[RECORDS FOR THIS TASK — start]

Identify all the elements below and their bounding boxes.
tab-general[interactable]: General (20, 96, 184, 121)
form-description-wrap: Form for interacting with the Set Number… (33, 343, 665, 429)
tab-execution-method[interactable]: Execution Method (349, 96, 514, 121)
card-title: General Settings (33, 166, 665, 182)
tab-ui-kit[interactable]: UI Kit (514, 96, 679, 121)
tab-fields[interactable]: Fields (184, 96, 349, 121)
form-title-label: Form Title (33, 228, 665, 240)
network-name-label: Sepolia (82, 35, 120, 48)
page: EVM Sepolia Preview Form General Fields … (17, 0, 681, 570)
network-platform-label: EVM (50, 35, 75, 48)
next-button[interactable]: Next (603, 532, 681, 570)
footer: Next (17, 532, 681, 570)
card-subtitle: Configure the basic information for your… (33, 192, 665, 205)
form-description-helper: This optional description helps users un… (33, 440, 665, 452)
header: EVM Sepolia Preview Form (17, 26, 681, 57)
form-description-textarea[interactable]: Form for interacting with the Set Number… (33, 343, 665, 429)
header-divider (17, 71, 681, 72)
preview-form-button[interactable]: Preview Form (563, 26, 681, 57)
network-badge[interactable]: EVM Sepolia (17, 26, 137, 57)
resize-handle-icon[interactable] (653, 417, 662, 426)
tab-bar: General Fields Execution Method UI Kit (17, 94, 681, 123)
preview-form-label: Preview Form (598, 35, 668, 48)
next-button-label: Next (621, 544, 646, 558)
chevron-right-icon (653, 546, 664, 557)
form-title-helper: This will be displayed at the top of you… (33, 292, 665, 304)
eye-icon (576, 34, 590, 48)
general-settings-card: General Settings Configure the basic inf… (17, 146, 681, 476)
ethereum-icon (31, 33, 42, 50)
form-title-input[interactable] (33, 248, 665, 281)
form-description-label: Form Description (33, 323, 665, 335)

[RECORDS FOR THIS TASK — finish]
[RECORDS FOR THIS TASK — start]

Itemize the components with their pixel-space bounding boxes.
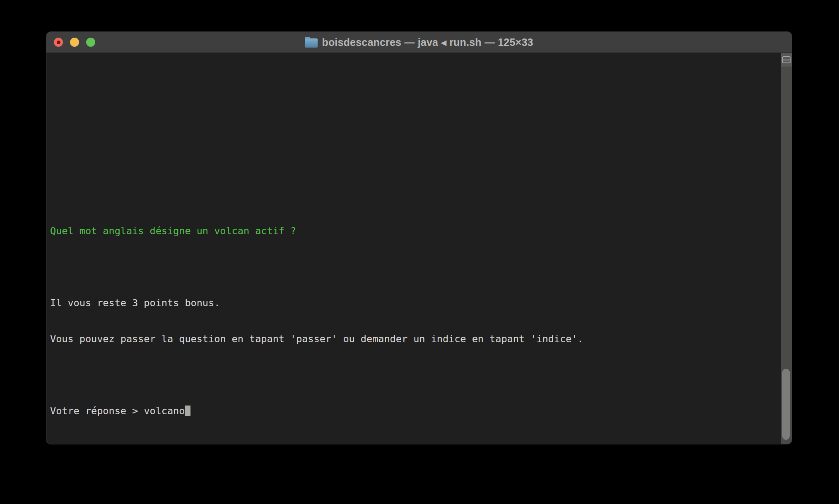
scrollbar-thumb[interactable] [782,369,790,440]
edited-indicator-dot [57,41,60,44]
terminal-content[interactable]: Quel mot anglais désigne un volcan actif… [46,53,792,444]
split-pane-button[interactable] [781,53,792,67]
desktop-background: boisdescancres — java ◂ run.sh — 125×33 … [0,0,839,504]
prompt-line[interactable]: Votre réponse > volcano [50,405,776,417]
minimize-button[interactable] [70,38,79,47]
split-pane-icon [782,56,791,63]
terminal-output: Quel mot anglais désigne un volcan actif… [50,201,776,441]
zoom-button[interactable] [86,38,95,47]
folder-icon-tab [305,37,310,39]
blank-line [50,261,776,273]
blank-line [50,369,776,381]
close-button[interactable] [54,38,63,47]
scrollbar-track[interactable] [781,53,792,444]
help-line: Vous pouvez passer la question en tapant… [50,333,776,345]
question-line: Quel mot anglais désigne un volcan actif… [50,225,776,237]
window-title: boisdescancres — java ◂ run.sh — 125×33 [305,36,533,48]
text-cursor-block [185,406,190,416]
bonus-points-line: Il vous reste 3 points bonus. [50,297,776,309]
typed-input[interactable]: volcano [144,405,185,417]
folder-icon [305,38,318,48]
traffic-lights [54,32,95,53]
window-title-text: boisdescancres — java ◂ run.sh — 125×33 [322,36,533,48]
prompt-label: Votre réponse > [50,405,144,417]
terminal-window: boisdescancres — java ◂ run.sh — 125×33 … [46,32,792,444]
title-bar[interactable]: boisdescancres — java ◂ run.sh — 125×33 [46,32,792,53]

[RECORDS FOR THIS TASK — finish]

§ THE TASK
Whenever "split" shows up in a line of the listing, copy that whole line.

§ PROBLEM SOLUTION
split-pane-button[interactable] [781,53,792,67]
split-pane-icon [782,56,791,63]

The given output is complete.